For me, it was a usual day. I had completed my morning classes and, finally, it was time for lunch. When I reached the lunchroom, I took a seat at my usual table with the younger girls. For a moment, I contemplated sitting with my face to the rest of the lunchroom. Instead, I slumped into a chair facing the windows and pulled out my lunch- noodles with cheese and kale. Lunch seemed normal for around five minutes. One of the girls I was next to took out a small jar and said it was larger than her brother’s brain. That made us all laugh, and we turned back to our food. However, I had hardly eaten a thing when I heard the sound. At first it seemed like someone had blown something up in the microwave or popped a balloon, not possibly blown their brain to bits. A half second after hearing the noise, I whipped around and saw my classmate falling backwards like someone had shoved him. Initially it seemed like he had fallen on purpose, since that was something he would do at recess. Run and roll. Then it looked as if there had been an explosion, what with dust falling with ceiling pieces and the way my fellow peer had fallen. After all, people were running, screaming, and crying. They wanted to be anywhere but there. That was when it registered inside my mind. My eyes saw the long camouflage hunting gun lying next to him and maybe a little bit of blood too. Our Principle screamed for someone to call 911 and put the gun onto a table. Another teacher told us that we were to go directly to our homerooms.

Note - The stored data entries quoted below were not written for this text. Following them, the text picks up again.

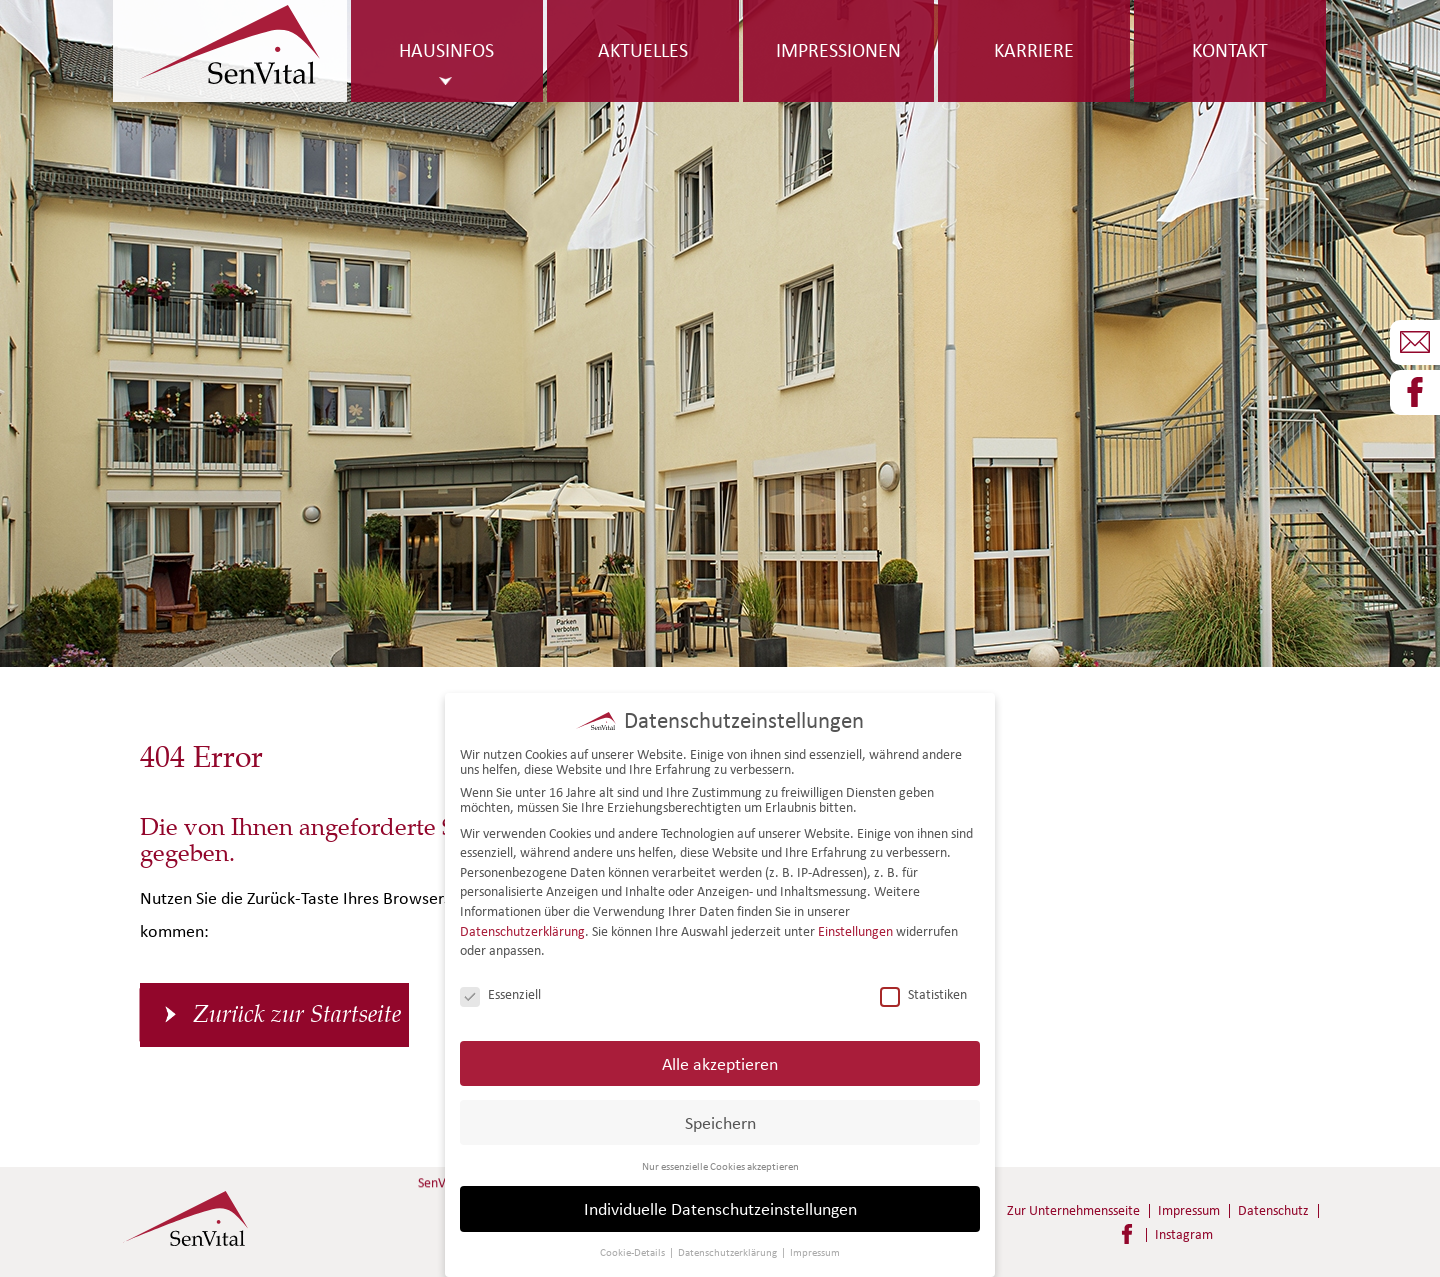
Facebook (1127, 1234)
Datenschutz (1273, 1210)
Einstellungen (855, 929)
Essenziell (500, 993)
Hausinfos (446, 50)
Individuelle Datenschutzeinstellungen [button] (720, 1207)
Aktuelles (643, 50)
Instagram (1184, 1234)
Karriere (1034, 50)
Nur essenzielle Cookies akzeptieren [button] (720, 1164)
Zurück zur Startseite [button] (297, 1014)
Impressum (1189, 1210)
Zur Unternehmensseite (1073, 1210)
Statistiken (923, 993)
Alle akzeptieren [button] (720, 1061)
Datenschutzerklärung (522, 929)
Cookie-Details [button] (633, 1251)
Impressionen (838, 50)
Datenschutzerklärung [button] (728, 1251)
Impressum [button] (815, 1251)
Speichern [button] (720, 1120)
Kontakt (1230, 50)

Half an hour later, we were escorted by teachers into the gymnasium where our whole school was in wait. Meeting up with other students, we cried with each other and hugged one another in comfort. Many of us had witnessed the event and were traumatized. After being in the gym for half an hour comforting each other and reassuring one another, we returned to homerooms. Some of us also went into counseling strait away, and eventually I even had to give an eye-witness statement.

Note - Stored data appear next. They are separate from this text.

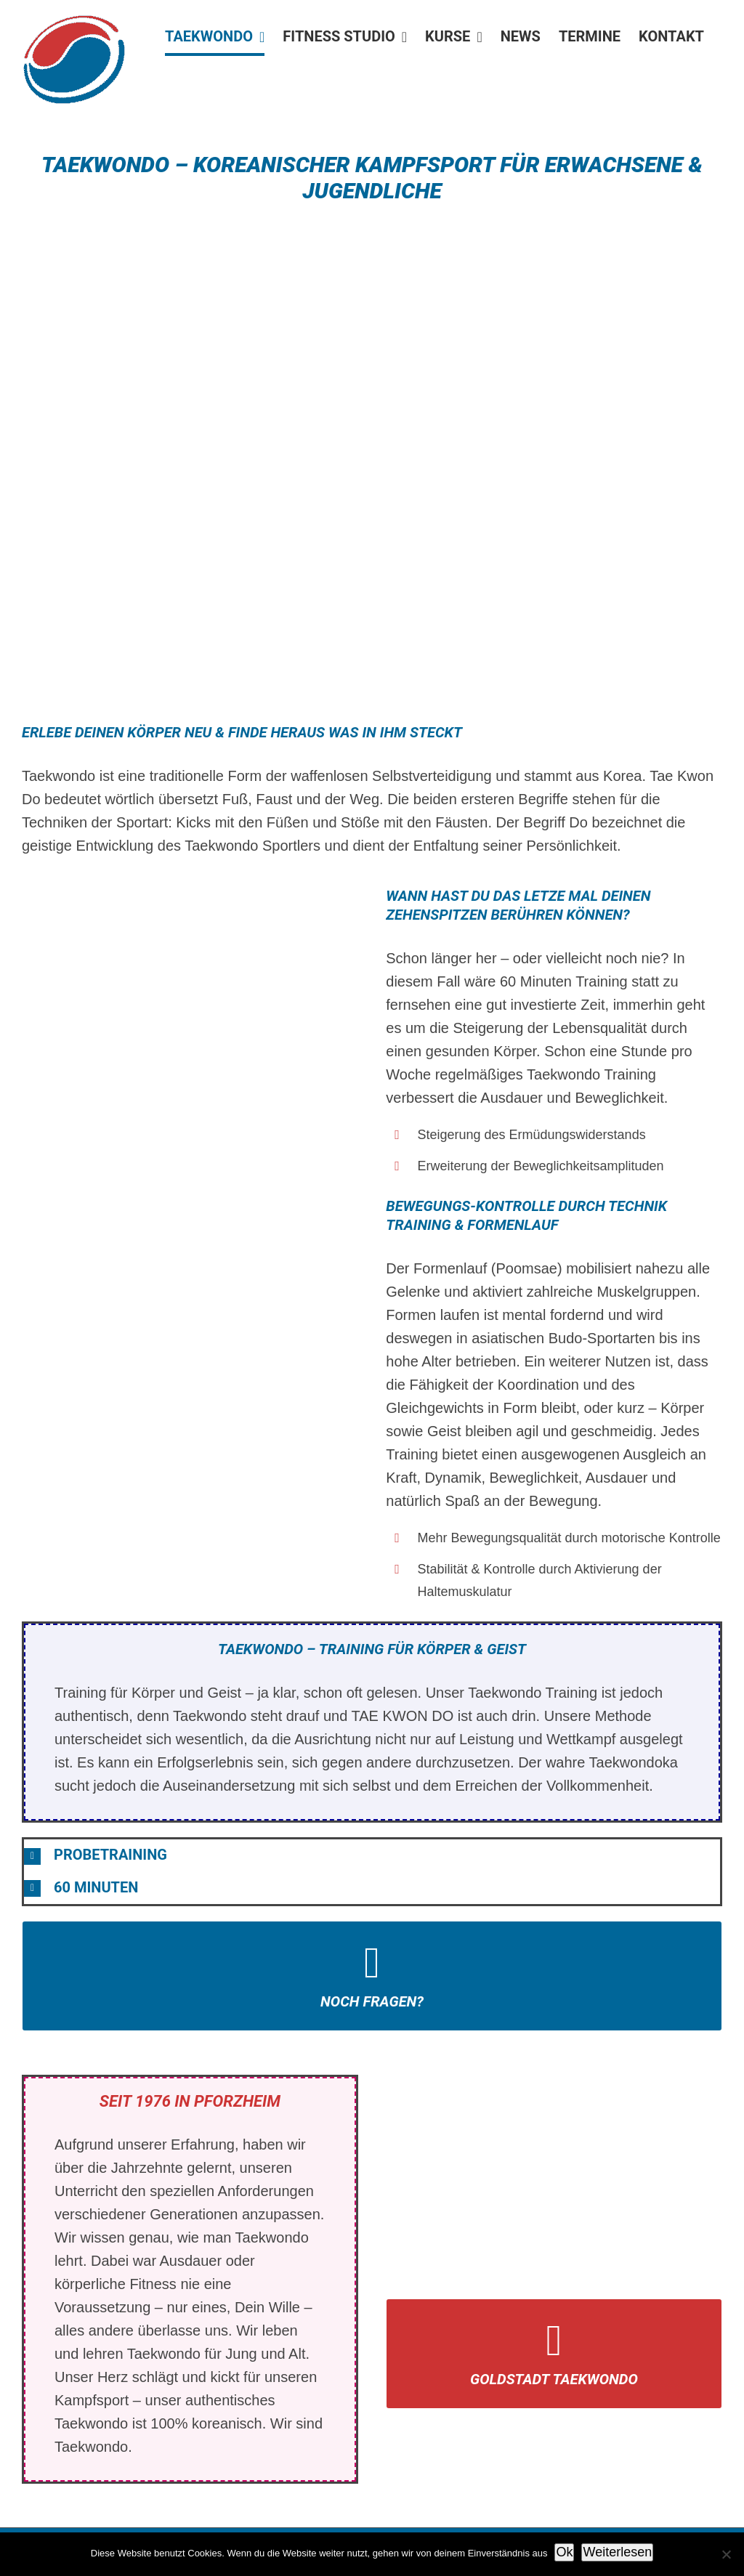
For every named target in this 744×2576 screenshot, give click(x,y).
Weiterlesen (617, 2552)
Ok (564, 2552)
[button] (372, 1855)
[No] (726, 2554)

I have never seen so many boys crying in one room, and I never want to again. Writing is my only way to express myself. And after what I witnessed, I really needed to express what I saw. And I want the newspapers to stop saying it could’ve been an accident, because it wasn’t. And that it was because of a relationship, because he was obsessed with her. Most of all, I want to know every little detail because I was just scarred for life and I am an inquisitive child.